Task description: Print each line exactly, beginning with the one where "Discourse Meta" appears and ending at the last line below.
=== Begin Enclosure ===
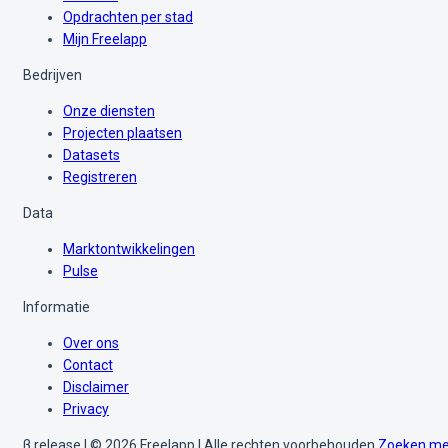
Opdrachten per stad
Mijn Freelapp
Bedrijven
Onze diensten
Projecten plaatsen
Datasets
Registreren
Data
Marktontwikkelingen
Pulse
Informatie
Over ons
Contact
Disclaimer
Privacy
β release | © 2026 Freelapp | Alle rechten voorbehouden
Zoeken me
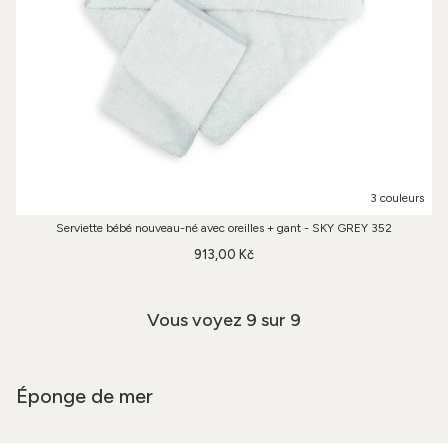
3 couleurs
Serviette bébé nouveau-né avec oreilles + gant - SKY GREY 352
913,00 Kč
Vous voyez
9
sur 9
Éponge de mer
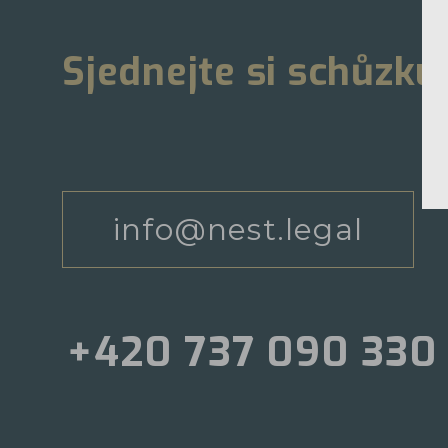
Sjednejte si schůzku
info@nest.legal
+420 737 090 330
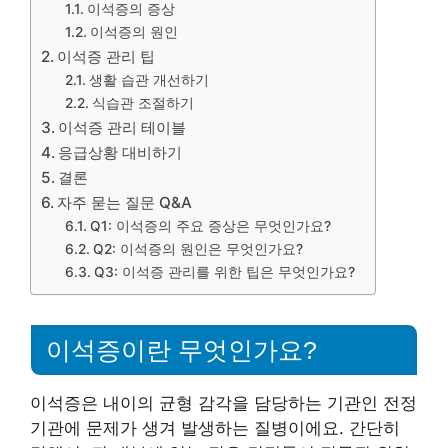
이석증의 증상
이석증의 원인
이석증 관리 팁
생활 습관 개선하기
식습관 조절하기
이석증 관리 테이블
응급상황 대비하기
결론
자주 묻는 질문 Q&A
Q1: 이석증의 주요 증상은 무엇인가요?
Q2: 이석증의 원인은 무엇인가요?
Q3: 이석증 관리를 위한 팁은 무엇인가요?
이석증이란 무엇인가요?
이석증은 내이의 균형 감각을 담당하는 기관인 전정
기관에 문제가 생겨 발생하는 질병이에요. 간단히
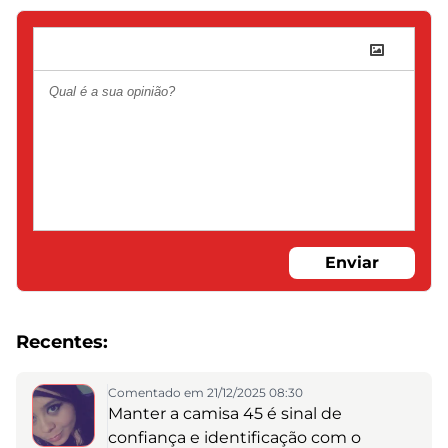
Enviar
Recentes:
Comentado em 21/12/2025 08:30
Manter a camisa 45 é sinal de
confiança e identificação com o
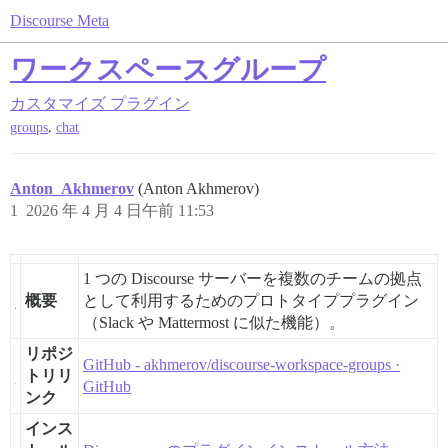
Discourse Meta
ワークスペースグループ
カスタマイズ
プラグイン
,
groups
chat
Anton_Akhmerov
(Anton Akhmerov)
1
2026 年 4 月 4 日午前 11:53
1 つの Discourse サーバーを複数のチームの拠点
概要
として利用するためのプロトタイププラグイン
（Slack や Mattermost に似た機能）。
リポジ
GitHub - akhmerov/discourse-workspace-groups ·
トリリ
GitHub
ンク
インス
=== End Enclosure ===
Response:
Discourse Meta
ワークスペースグループ
カスタマイズ
プラグイン
,
groups
chat
Anton_Akhmerov
(Anton Akhmerov)
1
2026 年 4 月 4 日午前 11:53
1 つの Discourse サーバーを複数のチームの拠点
概要
として利用するためのプロトタイププラグイン
（Slack や Mattermost に似た機能）。
リポジ
GitHub - akhmerov/discourse-workspace-groups ·
トリリ
GitHub
ンク
インス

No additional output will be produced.